_Task description_
Copy each record below exactly, please, and leave its pictures out.

Source records section start

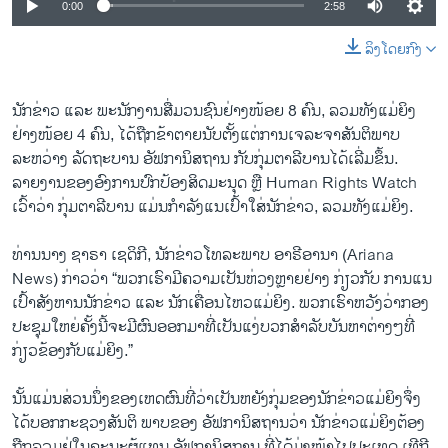
0:00
2:58
ລິງໂດຍກົງ
ນັກຂ່າວ ແລະ ພະນັກງານສື່ມວນຊົນຢ່າງໜ້ອຍ 8 ຄົນ, ລວມທັງແມ່ຍິງ
ຢ່າງໜ້ອຍ 4 ຄົນ, ໄດ້ຖືກຂ້າຕາຍນັບຕັ້ງແຕ່ການເຈລະຈາສັນຕິພາບ
ລະຫວ່າງ ລັດຖະບານ ອັຟການິສຖານ ກັບກຸ່ມຕາລີບານໄດ້ເລີ່ມຂຶ້ນ.
ລາຍງານຂອງອົງການປົກປ້ອງສິດມະນຸດ ຫຼື Human Rights Watch
ເວົ້າວ່າ ກຸ່ມຕາລີບານ ແມ່ນກຳລັງແນເປົ້າໃສ່ນັກຂ່າວ, ລວມທັງແມ່ຍິງ.
ທ່ານນາງ ຊາຣາ ເຊດິກີ, ນັກຂ່າວໂທລະພາບ ອາຣີອານາ (Ariana
News) ກ່າວວ່າ “ພວກເຮົາມີຄວາມເປັນຫ່ວງຫຼາຍຢ່າງ ກ່ຽວກັບ ການແນ
ເປົ້າສັງຫານນັກຂ່າວ ແລະ ນັກເຄື່ອນໄຫວແມ່ຍິງ. ພວກເຮົາຫວັງວ່າກອງ
ປະຊຸມໃຫຍ່ຄັ້ງນີ້ຈະມີຜົນອອກມາທີ່ເປັນແງ່ບວກສຳລັບບັນຫາຕ່າງໆທີ່
ກ່ຽວຂ້ອງກັບແມ່ຍິງ.”
ນັ້ນແມ່ນສ່ວນນຶ່ງຂອງເຫດຜົນທີ່ວ່າເປັນຫຍັງກຸ່ມຂອງນັກຂ່າວແມ່ຍິງຈຶ່ງ
ໄດ້ບອກກະຊວງສັນຕິ ພາບຂອງ ອັຟການິສຖານວ່າ ນັກຂ່າວແມ່ຍິງຕ້ອງ
ຖືກລວມຢູ່ໃນຄະນະຜູ້ແທນ ອັຟການິສຖານ ທີ່ໄດ້ມຸ່ງໜ້າໄປປະເທດ ເທີກີ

Source records section end

_Result_
0:00
2:58
ລິງໂດຍກົງ
ນັກຂ່າວ ແລະ ພະນັກງານສື່ມວນຊົນຢ່າງໜ້ອຍ 8 ຄົນ, ລວມທັງແມ່ຍິງ
ຢ່າງໜ້ອຍ 4 ຄົນ, ໄດ້ຖືກຂ້າຕາຍນັບຕັ້ງແຕ່ການເຈລະຈາສັນຕິພາບ
ລະຫວ່າງ ລັດຖະບານ ອັຟການິສຖານ ກັບກຸ່ມຕາລີບານໄດ້ເລີ່ມຂຶ້ນ.
ລາຍງານຂອງອົງການປົກປ້ອງສິດມະນຸດ ຫຼື Human Rights Watch
ເວົ້າວ່າ ກຸ່ມຕາລີບານ ແມ່ນກຳລັງແນເປົ້າໃສ່ນັກຂ່າວ, ລວມທັງແມ່ຍິງ.
ທ່ານນາງ ຊາຣາ ເຊດິກີ, ນັກຂ່າວໂທລະພາບ ອາຣີອານາ (Ariana
News) ກ່າວວ່າ “ພວກເຮົາມີຄວາມເປັນຫ່ວງຫຼາຍຢ່າງ ກ່ຽວກັບ ການແນ
ເປົ້າສັງຫານນັກຂ່າວ ແລະ ນັກເຄື່ອນໄຫວແມ່ຍິງ. ພວກເຮົາຫວັງວ່າກອງ
ປະຊຸມໃຫຍ່ຄັ້ງນີ້ຈະມີຜົນອອກມາທີ່ເປັນແງ່ບວກສຳລັບບັນຫາຕ່າງໆທີ່
ກ່ຽວຂ້ອງກັບແມ່ຍິງ.”
ນັ້ນແມ່ນສ່ວນນຶ່ງຂອງເຫດຜົນທີ່ວ່າເປັນຫຍັງກຸ່ມຂອງນັກຂ່າວແມ່ຍິງຈຶ່ງ
ໄດ້ບອກກະຊວງສັນຕິ ພາບຂອງ ອັຟການິສຖານວ່າ ນັກຂ່າວແມ່ຍິງຕ້ອງ
ຖືກລວມຢູ່ໃນຄະນະຜູ້ແທນ ອັຟການິສຖານ ທີ່ໄດ້ມຸ່ງໜ້າໄປປະເທດ ເທີກີ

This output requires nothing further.